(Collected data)
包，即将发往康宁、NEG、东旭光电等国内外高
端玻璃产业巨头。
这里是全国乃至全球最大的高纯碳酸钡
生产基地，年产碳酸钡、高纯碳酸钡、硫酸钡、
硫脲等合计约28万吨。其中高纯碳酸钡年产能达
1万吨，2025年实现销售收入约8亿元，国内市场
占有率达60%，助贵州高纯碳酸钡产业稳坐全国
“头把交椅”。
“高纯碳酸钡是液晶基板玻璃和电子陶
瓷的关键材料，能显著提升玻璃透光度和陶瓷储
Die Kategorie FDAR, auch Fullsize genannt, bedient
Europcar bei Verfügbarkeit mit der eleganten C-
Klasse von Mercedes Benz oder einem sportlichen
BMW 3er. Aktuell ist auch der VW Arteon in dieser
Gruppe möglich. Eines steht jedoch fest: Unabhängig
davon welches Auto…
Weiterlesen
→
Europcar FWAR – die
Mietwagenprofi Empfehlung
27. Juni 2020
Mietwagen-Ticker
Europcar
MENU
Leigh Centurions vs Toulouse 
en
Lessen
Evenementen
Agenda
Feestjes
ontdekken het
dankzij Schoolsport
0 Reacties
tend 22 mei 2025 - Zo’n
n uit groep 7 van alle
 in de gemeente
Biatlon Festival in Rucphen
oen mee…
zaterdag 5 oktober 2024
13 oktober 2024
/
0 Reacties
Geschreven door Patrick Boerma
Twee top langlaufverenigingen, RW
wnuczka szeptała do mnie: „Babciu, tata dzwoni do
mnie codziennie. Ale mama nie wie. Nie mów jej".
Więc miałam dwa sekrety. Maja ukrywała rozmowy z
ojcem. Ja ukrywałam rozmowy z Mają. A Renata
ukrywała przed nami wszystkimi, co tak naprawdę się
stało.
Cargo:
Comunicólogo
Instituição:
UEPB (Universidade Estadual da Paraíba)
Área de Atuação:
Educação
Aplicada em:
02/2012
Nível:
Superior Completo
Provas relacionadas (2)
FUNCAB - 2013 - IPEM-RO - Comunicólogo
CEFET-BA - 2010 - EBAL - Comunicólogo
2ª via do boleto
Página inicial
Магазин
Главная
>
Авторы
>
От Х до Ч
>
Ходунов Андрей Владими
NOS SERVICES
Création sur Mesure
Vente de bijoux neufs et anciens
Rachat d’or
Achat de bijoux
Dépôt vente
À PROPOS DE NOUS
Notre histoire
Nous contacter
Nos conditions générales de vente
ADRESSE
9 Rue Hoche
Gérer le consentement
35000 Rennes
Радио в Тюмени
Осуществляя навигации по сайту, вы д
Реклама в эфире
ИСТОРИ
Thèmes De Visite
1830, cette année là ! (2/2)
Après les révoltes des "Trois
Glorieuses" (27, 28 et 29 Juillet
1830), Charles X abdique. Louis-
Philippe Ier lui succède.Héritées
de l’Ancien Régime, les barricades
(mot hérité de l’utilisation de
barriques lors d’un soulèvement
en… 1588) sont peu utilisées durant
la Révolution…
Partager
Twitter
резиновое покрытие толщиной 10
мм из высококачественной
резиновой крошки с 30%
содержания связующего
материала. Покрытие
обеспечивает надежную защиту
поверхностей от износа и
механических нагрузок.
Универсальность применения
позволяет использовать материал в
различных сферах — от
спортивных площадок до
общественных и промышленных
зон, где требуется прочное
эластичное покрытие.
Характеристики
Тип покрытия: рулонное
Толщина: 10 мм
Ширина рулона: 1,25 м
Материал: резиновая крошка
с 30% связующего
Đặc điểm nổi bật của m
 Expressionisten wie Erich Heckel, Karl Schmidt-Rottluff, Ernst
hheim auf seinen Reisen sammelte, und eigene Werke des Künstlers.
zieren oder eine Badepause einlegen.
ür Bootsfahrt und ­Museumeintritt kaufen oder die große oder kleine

ACTIVITY: Pull every line containing "oktober" out of the entries.

RESULT BELOW:
zaterdag 5 oktober 2024
13 oktober 2024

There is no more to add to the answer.